ASSIGNED TASK:
The entries below contain a stretch that opens with the line containing "Identify the click" and closes with the line containing "Dombeya (289, 155)"; set down that stretch exactly, both ends included, and nothing else.

EXTRACTED RECORDS:
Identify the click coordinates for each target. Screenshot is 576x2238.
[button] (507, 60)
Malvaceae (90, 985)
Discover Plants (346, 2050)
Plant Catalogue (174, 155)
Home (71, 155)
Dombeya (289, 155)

==

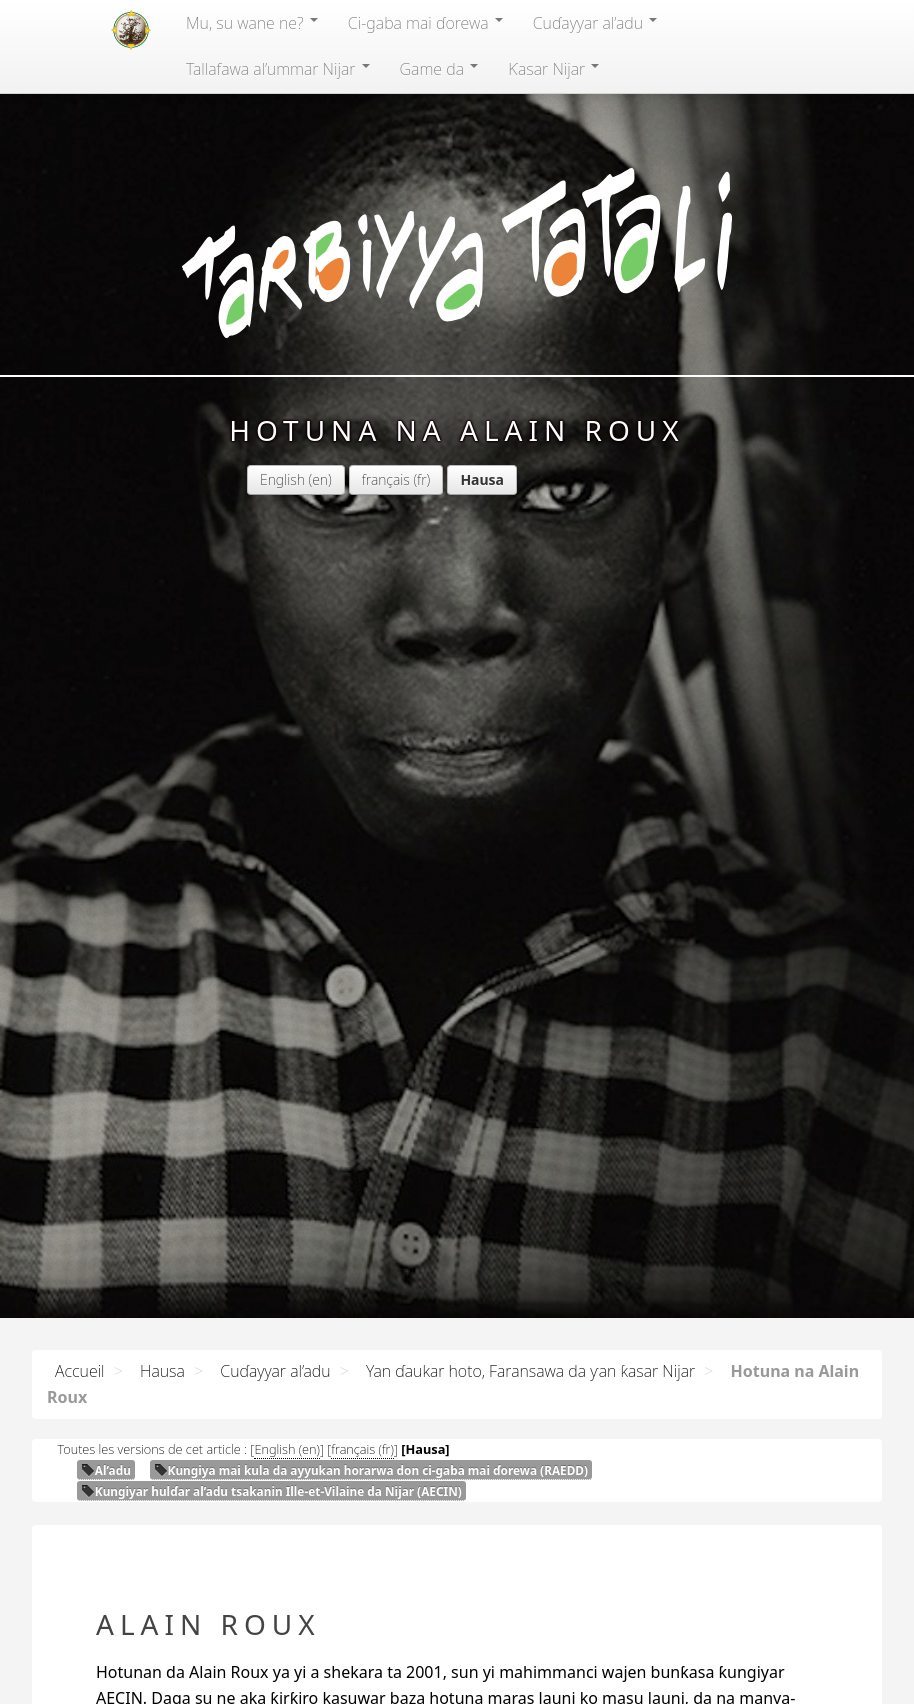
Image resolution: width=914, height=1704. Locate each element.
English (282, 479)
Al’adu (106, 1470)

---

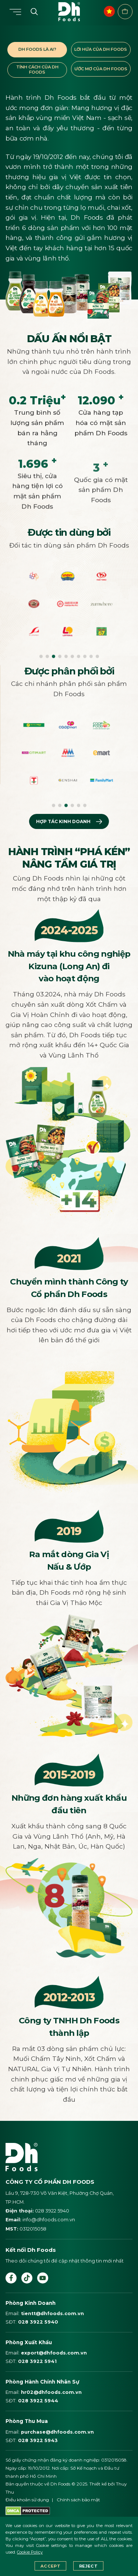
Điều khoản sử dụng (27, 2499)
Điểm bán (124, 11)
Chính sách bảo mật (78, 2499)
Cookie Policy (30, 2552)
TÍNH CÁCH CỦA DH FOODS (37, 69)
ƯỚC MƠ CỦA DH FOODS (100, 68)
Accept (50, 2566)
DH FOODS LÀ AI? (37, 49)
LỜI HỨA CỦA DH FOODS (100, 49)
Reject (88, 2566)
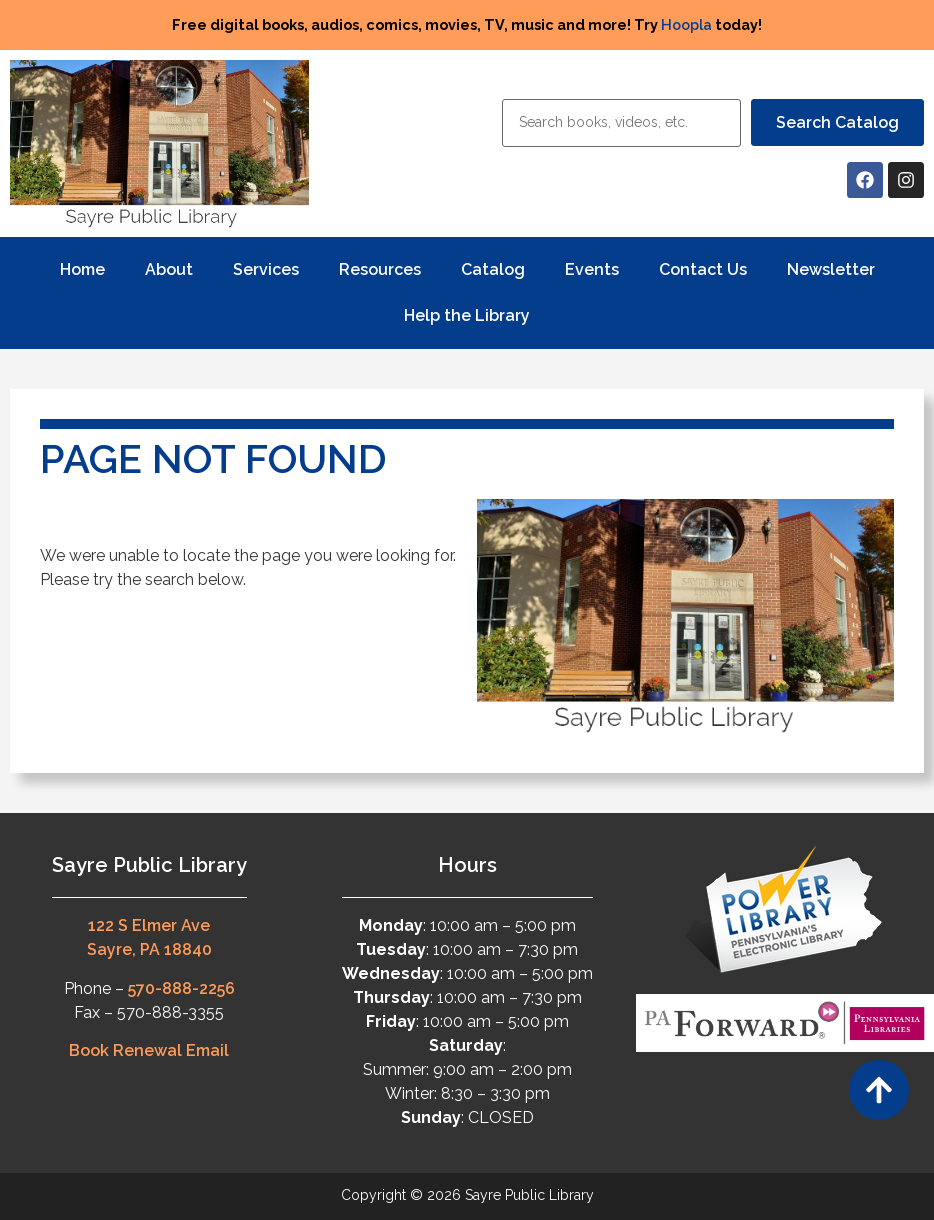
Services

TASK OUTPUT:
Identify the click coordinates for each target. Screenshot is 576x2238.
[button] (507, 60)
Malvaceae (90, 985)
Discover Plants (346, 2050)
Plant Catalogue (174, 155)
Home (71, 155)
Dombeya (289, 155)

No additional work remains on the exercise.